Jack Brown
Compensation for Noise Induced hearing loss

Compensation for Noise Induced hearing loss

Until recent times, the damage caused by working in noisy environments was not fully appreciated by many companies.

As a result, Australians working in factories, the building industry, mining industry, and other noisy workplaces were rarely provided with ear protection and hundreds of thousands of people have subsequently incurred occupational hearing loss.

The state government provides a scheme for employees who have incurred occupational hearing loss with access to compensation, which includes hearing aids and rehabilitation. This scheme is administered by Worksafe Victoria.

noise hearing
What is noise-induced hearing loss?

Noise-induced hearing loss is an irreversible condition that can have a significant impact on a worker’s life. The majority of work-related hearing loss injuries occur over an extended period of time, sometimes many years, as a result of exposure to industrial noise. We refer to this type of hearing loss as a gradual onset injury. This type of hearing loss can present during employment, or not be identified by the worker until many years after exposure.

Hearing loss can also result from exposure to sudden loud noises, such as explosions, gunshots or heavy hammering. These types of noises are commonly referred to as ‘impact’ noises and, if loud enough, can cause immediate, permanent damage.

What compensation can WorkSafe provide for workers with accepted hearing loss claims?

For work-related hearing loss, WorkSafe can pay:

  • Reasonable costs of a range of hearing services and devices (medical and like services)
  • An impairment benefit (post 12 November 1997 injuries) or lump sum payment (pre 12 November 1997 injuries)
  • Weekly payments if the worker suffers an incapacity for work resulting from, or materially contributed to by their hearing loss injury.
How are hearing loss claims for impairment benefits assessed?

Work Safe uses guidelines prepared by the National Acoustic Laboratory (NAL), a Commonwealth Government Authority that conducts scientific research into all aspects of hearing.
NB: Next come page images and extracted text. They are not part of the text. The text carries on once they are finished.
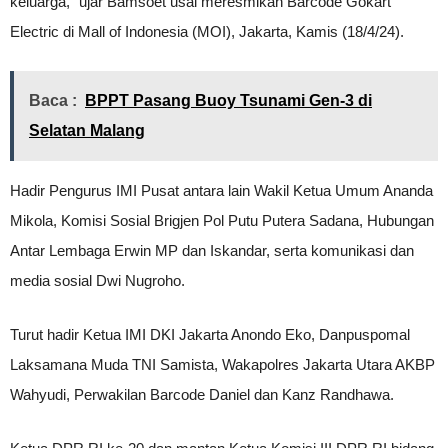
keluarga,” ujar Bamsoet usai meresmikan Barcode Gokart
Electric di Mall of Indonesia (MOI), Jakarta, Kamis (18/4/24).
Baca :
BPPT Pasang Buoy Tsunami Gen-3 di
Selatan Malang
Hadir Pengurus IMI Pusat antara lain Wakil Ketua Umum Ananda
Mikola, Komisi Sosial Brigjen Pol Putu Putera Sadana, Hubungan
Antar Lembaga Erwin MP dan Iskandar, serta komunikasi dan
media sosial Dwi Nugroho.
Turut hadir Ketua IMI DKI Jakarta Anondo Eko, Danpuspomal
Laksamana Muda TNI Samista, Wakapolres Jakarta Utara AKBP
Wahyudi, Perwakilan Barcode Daniel dan Kanz Randhawa.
The NAL guidelines provide:

  • A consistent national standard of measurement
  • Methods to calculate and deduct hearing loss caused by the natural ageing process, and
  • Individual hearing loss values for component frequencies affected by noise exposure.
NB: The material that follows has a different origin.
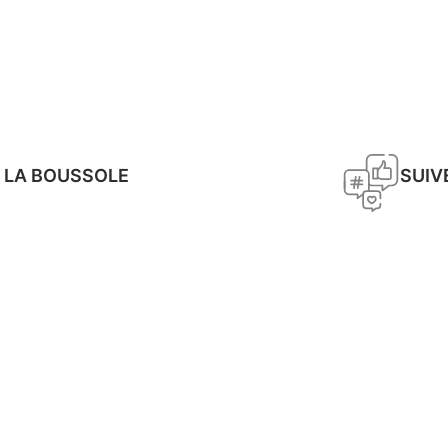
 LA BOUSSOLE
SUIV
For injuries on or after 12 November 1997 a worker is entitled to an impairment benefit if they have a work-related hearing loss of 10 per cent or more according to the NAL guidelines. Different eligibility criteria apply for lump sum payments for hearing loss injuries before this date.

For more information, please see the‘Impairment Benefits explained’ information sheet available at worksafe.vic.gov.au.

How does WorkSafe decide which employer is liable for a hearing loss claim?

As hearing loss injuries can occur over a long period of time, legislation was written to allocate liability to one employer for all hearing loss claims. This is based on a deemed date of injury, which is either:

  • The last date of the worker’s employment during which they were exposed to noise, or
  • If the worker is still employed with an employer that has exposed them to noise, the date the claim is made.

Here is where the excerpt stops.